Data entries

·····

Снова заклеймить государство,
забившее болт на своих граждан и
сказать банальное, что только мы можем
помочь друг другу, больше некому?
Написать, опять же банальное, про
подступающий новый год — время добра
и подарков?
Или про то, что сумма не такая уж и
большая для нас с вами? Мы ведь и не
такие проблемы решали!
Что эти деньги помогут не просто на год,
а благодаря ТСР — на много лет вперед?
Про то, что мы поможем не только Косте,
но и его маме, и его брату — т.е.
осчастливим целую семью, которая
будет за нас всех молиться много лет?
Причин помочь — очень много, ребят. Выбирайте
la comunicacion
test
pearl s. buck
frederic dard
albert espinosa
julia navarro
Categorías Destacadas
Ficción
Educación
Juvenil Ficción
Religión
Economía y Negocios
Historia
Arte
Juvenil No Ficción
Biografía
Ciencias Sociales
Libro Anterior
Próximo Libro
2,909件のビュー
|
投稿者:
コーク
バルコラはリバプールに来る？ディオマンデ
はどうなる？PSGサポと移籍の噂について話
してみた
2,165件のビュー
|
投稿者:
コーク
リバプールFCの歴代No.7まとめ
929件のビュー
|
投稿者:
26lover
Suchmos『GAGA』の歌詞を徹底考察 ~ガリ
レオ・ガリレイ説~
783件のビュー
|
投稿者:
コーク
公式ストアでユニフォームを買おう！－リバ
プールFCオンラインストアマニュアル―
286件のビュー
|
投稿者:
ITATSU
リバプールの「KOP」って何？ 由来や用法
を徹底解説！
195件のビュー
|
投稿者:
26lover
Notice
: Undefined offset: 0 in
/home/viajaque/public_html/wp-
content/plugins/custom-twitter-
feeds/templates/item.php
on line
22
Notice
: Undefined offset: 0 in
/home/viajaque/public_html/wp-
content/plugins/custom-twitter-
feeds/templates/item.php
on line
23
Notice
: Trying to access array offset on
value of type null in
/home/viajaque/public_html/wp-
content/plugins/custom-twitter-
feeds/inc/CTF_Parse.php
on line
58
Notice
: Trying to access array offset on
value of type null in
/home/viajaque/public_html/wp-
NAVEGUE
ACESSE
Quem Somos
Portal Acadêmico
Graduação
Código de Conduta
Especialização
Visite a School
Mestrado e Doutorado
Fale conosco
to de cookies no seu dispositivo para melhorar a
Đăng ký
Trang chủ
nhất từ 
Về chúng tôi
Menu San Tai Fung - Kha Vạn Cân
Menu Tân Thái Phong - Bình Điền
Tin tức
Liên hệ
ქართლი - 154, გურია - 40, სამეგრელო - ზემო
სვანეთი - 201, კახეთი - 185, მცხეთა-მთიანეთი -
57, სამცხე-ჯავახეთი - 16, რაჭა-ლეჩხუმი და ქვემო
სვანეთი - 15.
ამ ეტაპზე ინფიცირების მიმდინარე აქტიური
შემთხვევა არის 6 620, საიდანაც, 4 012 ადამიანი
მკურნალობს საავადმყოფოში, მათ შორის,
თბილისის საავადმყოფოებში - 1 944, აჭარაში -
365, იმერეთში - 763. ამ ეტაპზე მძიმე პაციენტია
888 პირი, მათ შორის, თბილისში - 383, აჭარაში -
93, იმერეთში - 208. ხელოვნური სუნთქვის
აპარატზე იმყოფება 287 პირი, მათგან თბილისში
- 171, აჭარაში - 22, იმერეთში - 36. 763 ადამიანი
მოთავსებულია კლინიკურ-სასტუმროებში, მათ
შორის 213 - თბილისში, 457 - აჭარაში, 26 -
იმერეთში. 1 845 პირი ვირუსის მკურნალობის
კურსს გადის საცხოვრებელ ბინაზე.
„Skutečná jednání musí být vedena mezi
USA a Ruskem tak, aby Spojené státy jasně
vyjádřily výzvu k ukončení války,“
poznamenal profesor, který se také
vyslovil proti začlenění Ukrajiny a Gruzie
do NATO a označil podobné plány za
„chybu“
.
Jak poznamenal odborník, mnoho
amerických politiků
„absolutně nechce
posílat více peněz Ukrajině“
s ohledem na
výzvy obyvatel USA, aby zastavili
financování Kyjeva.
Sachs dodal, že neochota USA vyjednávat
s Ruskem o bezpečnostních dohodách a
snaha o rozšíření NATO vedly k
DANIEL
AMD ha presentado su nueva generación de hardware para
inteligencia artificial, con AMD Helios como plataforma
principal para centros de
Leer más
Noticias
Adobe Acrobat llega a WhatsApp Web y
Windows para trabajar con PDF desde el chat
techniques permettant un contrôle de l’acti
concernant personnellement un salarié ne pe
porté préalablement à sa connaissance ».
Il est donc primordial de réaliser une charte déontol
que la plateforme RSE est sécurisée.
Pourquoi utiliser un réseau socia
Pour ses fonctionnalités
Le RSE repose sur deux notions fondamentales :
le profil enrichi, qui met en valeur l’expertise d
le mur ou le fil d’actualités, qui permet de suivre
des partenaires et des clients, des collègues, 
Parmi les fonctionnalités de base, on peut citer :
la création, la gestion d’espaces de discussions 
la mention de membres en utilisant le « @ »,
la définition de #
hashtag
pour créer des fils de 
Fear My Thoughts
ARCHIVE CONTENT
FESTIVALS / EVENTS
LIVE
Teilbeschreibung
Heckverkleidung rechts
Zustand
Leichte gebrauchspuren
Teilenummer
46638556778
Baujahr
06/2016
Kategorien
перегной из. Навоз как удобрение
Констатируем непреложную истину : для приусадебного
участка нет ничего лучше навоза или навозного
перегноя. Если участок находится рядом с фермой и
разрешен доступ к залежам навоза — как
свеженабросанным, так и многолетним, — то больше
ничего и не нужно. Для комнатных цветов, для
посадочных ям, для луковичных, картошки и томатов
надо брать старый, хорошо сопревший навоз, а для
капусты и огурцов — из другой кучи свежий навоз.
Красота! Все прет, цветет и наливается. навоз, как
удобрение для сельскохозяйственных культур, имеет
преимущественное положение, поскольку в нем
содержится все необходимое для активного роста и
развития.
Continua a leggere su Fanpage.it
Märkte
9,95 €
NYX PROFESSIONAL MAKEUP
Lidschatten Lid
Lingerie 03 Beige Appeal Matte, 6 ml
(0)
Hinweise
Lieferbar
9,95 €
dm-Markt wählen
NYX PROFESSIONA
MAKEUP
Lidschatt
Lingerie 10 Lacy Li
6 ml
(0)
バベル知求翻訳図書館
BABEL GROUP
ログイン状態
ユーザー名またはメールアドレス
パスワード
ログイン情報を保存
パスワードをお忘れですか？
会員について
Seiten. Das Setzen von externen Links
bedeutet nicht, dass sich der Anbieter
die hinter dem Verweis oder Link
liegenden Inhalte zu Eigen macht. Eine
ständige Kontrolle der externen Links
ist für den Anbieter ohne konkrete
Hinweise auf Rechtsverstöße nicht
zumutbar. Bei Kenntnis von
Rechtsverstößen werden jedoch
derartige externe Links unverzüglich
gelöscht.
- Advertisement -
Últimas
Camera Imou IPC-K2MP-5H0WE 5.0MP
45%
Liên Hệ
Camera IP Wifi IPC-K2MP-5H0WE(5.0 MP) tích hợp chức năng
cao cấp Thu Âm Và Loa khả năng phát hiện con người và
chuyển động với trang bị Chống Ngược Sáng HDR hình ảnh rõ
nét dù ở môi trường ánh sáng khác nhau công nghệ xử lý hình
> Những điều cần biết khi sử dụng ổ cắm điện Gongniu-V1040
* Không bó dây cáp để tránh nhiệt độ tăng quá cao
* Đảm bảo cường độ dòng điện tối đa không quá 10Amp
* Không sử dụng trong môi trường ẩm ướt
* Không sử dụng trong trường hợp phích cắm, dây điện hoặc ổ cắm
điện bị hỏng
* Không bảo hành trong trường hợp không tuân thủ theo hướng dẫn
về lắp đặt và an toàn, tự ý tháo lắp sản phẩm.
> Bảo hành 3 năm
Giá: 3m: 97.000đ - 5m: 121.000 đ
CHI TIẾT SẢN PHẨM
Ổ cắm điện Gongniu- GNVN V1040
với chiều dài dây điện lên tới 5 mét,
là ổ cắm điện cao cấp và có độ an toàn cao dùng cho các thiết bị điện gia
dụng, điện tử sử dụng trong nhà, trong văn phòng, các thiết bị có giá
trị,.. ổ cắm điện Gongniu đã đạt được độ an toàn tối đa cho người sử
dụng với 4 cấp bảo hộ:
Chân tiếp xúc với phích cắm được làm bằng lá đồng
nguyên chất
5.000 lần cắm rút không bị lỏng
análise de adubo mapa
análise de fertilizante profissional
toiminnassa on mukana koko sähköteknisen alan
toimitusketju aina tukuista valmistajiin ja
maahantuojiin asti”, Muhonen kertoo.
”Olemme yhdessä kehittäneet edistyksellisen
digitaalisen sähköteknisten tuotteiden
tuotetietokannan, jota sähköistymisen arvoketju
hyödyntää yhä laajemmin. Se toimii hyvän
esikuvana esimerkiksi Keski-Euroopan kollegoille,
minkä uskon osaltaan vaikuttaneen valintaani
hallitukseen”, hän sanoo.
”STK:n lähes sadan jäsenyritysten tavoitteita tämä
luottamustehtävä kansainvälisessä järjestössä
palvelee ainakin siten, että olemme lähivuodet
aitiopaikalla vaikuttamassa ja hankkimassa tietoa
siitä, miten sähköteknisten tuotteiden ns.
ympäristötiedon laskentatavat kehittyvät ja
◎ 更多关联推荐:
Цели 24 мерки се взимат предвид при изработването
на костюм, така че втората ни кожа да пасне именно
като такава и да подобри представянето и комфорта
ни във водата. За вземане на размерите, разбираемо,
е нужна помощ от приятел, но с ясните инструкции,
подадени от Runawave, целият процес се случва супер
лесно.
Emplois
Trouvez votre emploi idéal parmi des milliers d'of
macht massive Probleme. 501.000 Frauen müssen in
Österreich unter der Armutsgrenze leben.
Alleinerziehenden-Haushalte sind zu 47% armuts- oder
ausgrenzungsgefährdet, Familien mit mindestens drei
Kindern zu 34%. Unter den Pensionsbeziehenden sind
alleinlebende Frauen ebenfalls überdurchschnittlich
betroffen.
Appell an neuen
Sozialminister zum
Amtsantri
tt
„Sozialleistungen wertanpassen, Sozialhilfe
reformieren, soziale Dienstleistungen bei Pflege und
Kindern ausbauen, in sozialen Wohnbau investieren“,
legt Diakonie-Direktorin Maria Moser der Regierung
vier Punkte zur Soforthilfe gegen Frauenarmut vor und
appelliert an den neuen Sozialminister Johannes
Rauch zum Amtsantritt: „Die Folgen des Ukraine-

·····

◆ TASK TO COMPLETE ◆
Among the records above, a stretch begins at the line containing "le profil enrichi, qui" and ends at the line containing "ARCHIVE CONTENT". Restate that stretch word for word, and nothing else.

◆ EXERCISE SOLUTION ◆
le profil enrichi, qui met en valeur l’expertise d
le mur ou le fil d’actualités, qui permet de suivre
des partenaires et des clients, des collègues, 
Parmi les fonctionnalités de base, on peut citer :
la création, la gestion d’espaces de discussions 
la mention de membres en utilisant le « @ »,
la définition de #
hashtag
pour créer des fils de 
Fear My Thoughts
ARCHIVE CONTENT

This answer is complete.